In detail: Let $N \in \Bbb{N}$ and $p(A) = \sum_{i=0}^N c_i A^i$. Then \begin{align*} p(A)X &= \sum_{i=0}^N c_i A^i X \\ &= \sum_{i=0}^N c_i X (-B)^i \\ &= X \sum_{i=0}^N c_i (-B)^i \\ &= X p(-B) \text{.} \end{align*}
Note that $p(A)X$ is square. Then this is the Cayley-Hamilton theorem.
$p(\sigma(-B))$ is the set of values $p(e_1)$, $p(e_2)$, ... $p(e_N)$ where $-B$ has $N$ eigenvalues (with or disregarding repetition; the set is the same either way) named $e_1$, $e_2$, ..., $e_N$. This uses fairly common notation: for $f$ a function and $S$ a set, $f(S) = \{f(s) \mid s \in S\}$. And yes, $\sigma(p(-B)) = p(\sigma(-B))$ means the two sets are equal: "the set of eigenvalues of the matrix $p(-B)$ is the set of values obtained by evaluating $p$ at the eigenvalues of $-B$". (The original complaint here was based on misremembering which matrices were non-square.)

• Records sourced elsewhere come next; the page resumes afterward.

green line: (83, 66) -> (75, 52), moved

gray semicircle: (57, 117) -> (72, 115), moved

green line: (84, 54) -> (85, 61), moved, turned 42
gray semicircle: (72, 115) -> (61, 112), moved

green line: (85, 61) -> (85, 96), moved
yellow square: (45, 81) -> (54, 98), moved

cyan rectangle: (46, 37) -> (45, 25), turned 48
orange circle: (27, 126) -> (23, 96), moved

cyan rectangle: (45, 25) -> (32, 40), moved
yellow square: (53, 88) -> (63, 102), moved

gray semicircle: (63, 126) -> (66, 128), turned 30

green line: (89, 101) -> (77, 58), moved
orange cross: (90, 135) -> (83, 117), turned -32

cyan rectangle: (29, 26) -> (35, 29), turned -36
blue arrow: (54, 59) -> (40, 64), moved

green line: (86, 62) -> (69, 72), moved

The roots of the characteristic polynomial are its eigenvalues. So, having taken $p$ to be the characteristic polynomial of $A$, $p$ is zero on each of $A$'s eigenvalues. (Additional theory you should know: (1) the characteristic polynomial need not be the minimal (degree) polynomial, (2) if it is not the minimal polynomial the only "additional" roots are repetitions of the minimal polynomial's roots. Consequently, $p$ is zero exactly on the eigenvalues of $A$ and is nonzero elsewhere.) Since $A$ and $B$ do not share eigenvalues, $p$ cannot be zero on any of $B$'s eigenvalues. That is $0 \not\in p(\sigma(-B))$, so $0 \not\in \sigma(p(-B))$ (by the argument two-ish sentences prior in the Proof), so $p(-B)$ is nonsingular. (To be singular, one or more eigenvalues is zero.)

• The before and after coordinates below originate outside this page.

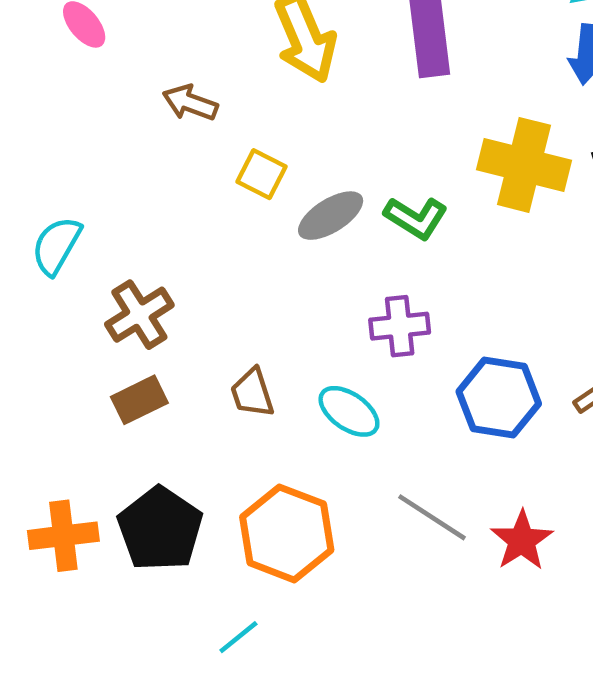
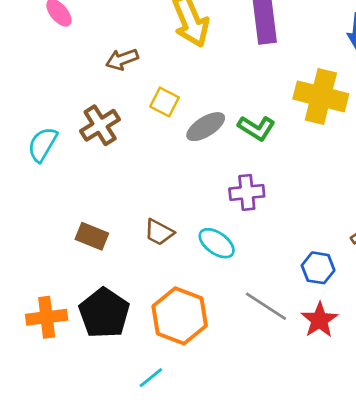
brown arrow: (190, 103) -> (122, 59), turned -40
brown cross: (139, 315) -> (100, 125), moved
brown trapezoid: (252, 393) -> (159, 232), turned -44
blue hexagon: (499, 398) -> (318, 268), moved, size x0.7
brown rectangle: (139, 400) -> (92, 236), turned 48

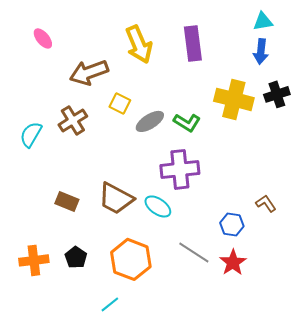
brown arrow: (122, 59) -> (89, 72), size x1.6
purple cross: (247, 192) -> (180, 169), size x1.5
brown trapezoid: (159, 232) -> (116, 198), size x1.6
black pentagon: (104, 313) -> (76, 257), size x0.6

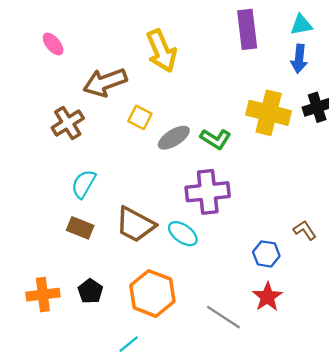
purple rectangle: (193, 43) -> (247, 29), moved
brown cross: (73, 120) -> (68, 123), moved
cyan semicircle: (31, 134) -> (84, 184), moved
gray line: (194, 252) -> (223, 317), moved

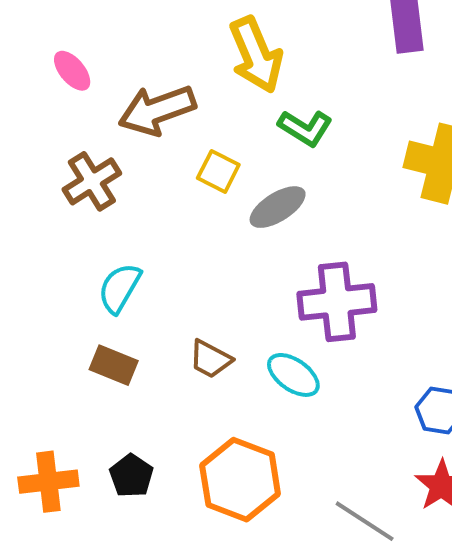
pink ellipse: (53, 44) -> (72, 71), moved
green L-shape: (216, 139) -> (305, 128), moved
brown trapezoid: (135, 225) -> (210, 359), size x0.6

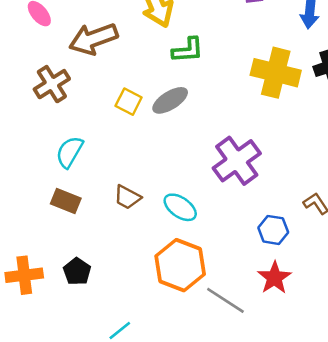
green L-shape: (305, 128) -> (188, 50), turned -36
yellow square: (218, 171) -> (129, 102), moved
purple cross: (337, 302) -> (237, 161), moved, turned -30
orange hexagon: (240, 480) -> (180, 265), moved

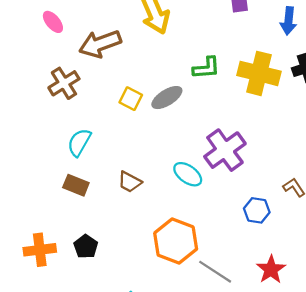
green L-shape: (188, 50) -> (206, 68), moved
cyan ellipse: (180, 207) -> (188, 174), moved
red star: (274, 278) -> (271, 270), moved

When we took $p$ to be the characteristic polynomial of $A$, this simplified $p(A)X = X(-B)$ to $0 = X(-B) = -XB$, equivalently $XB = 0$. Since $B$ has only nonzero eigenvalues, its nullspace is trivial, so all the rows of $X$ must be the zero vector. (In other words, since $B$ is nonsingular, for it to send a row of $X$ to the zero vector, that row of $X$ must be the zero vector. Since $B$ sends all the rows of $X$ to the zero vector, they must all be the zero vector so $X$ is the zero matrix.)
(I probably would have numbered this "6" since you were numbering question blobs.) Just reading through how it's used, $\mathbf{v}^*$ only needs to be the transpose of $\mathbf{v}$. (And it must at least be the transpose for $X$ to have the correct dimensions.)
The zero vector is never an eigenvector, so neither $\mathbf{u}$ nor $\mathbf{v}$ is the zero vector, so their (outer) product is not the $0$ matrix.